Justin Peck’s Belles Lettres opened on a scene of almost startling beauty: a flower formation through which dancers kept weaving, appearing and disappearing. Then, as they unspooled into a long chain, two dancers were pulled toward each other, forced by the group into an amorous encounter. This led into a series of pas de deux, one for each of the four couples. César Franck’s untitled piano quintet seems to have awakened a new romanticism in young Mr. Peck, usually more preoccupied with dreaming up dazzling geometries for the ensemble.
The scene was reminiscent of the decadent ballroom at the end of Balanchine’s Vienna Waltzes or La Valse: elegant, opulent, but not quite right. The women appeared to be almost imprisoned by their partners, held too close, too insistently. The astonishingly fluid Anthony Huxley, spinning and gliding across the stage with the speed and lightness of a hummingbird, offered the only glimpse of freedom in this closed world. A touch of his hand released a woman from the vise of her lover’s arms. Peck is widening his palette, acquiring a new maturity. His Belles Lettres has style – the dresses, by Mary Katrantzou, have an attractive 1930’s line – as well as atmosphere and subtlety of texture. If there’s a small bone to pick, it’s that the pas de deux are still a little generic.

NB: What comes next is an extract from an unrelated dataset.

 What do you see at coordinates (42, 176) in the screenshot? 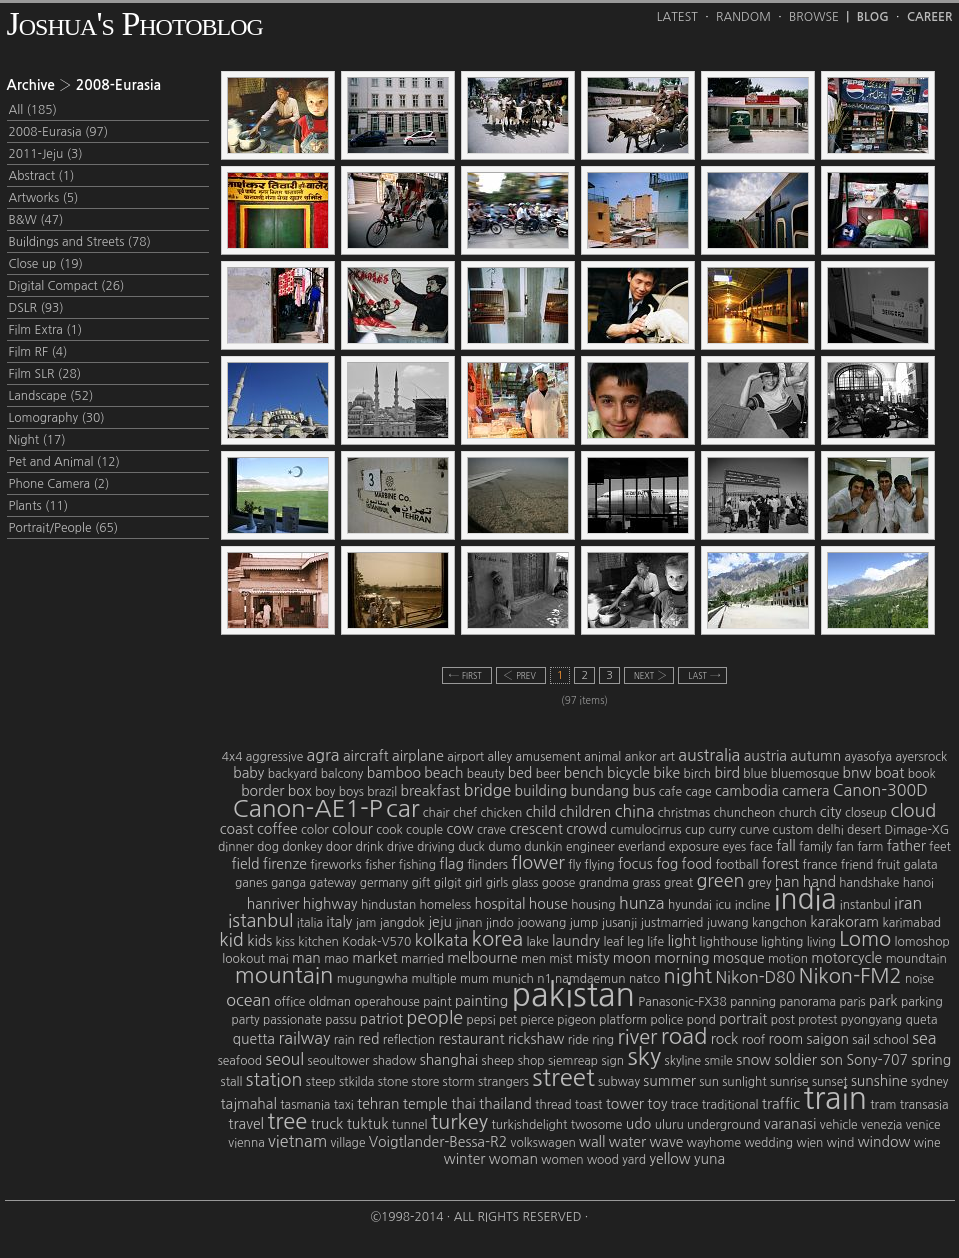 I see `Abstract (1)` at bounding box center [42, 176]. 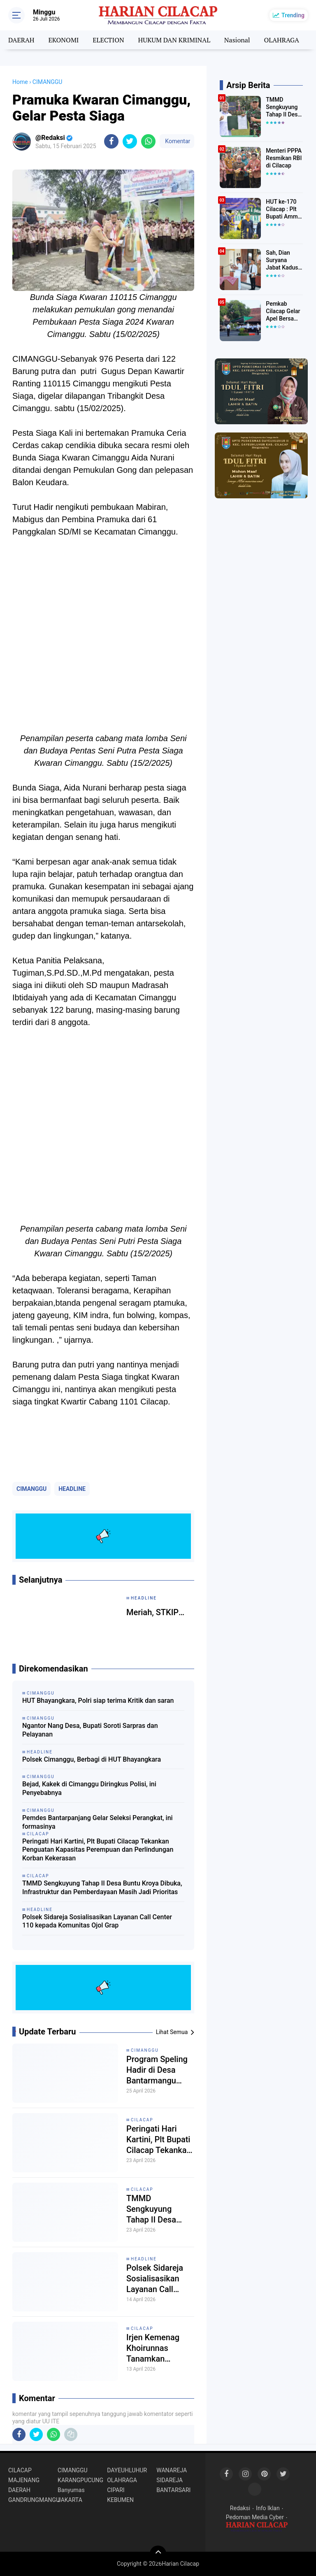  I want to click on Program Speling Hadir di Desa Bantarmangu Warga Nikmati Layanan Dokter Spesialis Gratis, so click(157, 2070).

Because of a City Ballet policy that bans critics who’ve watched rehearsals from reviewing the final product, I can’t say much about Clearing Dawn, corps-member Troy Schumacher’s first ballet for the company. I wrote a preview about it for the Times. I will say this: as the only work on the program that wasn’t built around partnering, it provided a welcome contrast. Schumacher’s style is still a work-in-process, but one can sense his desire to present his dancers as people, not romantic fantasies.
Even more down to earth is This Bitter Earth, a pas de deux created by Christopher Wheeldon for Wendy Whelan in 2012. It’s a rather simple work with the feel of an intimate conversation. Whelan falls, and her partner (Tyler Angle) catches her. She rubs her forehead against his arm, seeking solace. They touch palms, enacting a ritual of trust and friendship. What’s remarkable, though, is the way Wheeldon has drawn a portrait of this particular dancer, of the way she moves and interacts with the world: simply, directly, without ornamentation. Whelan will retire from the company at the end of the season. She’s forty-seven, she’s had a good run. But the honesty and open-heartedness she brings to her dancing will not soon find its match.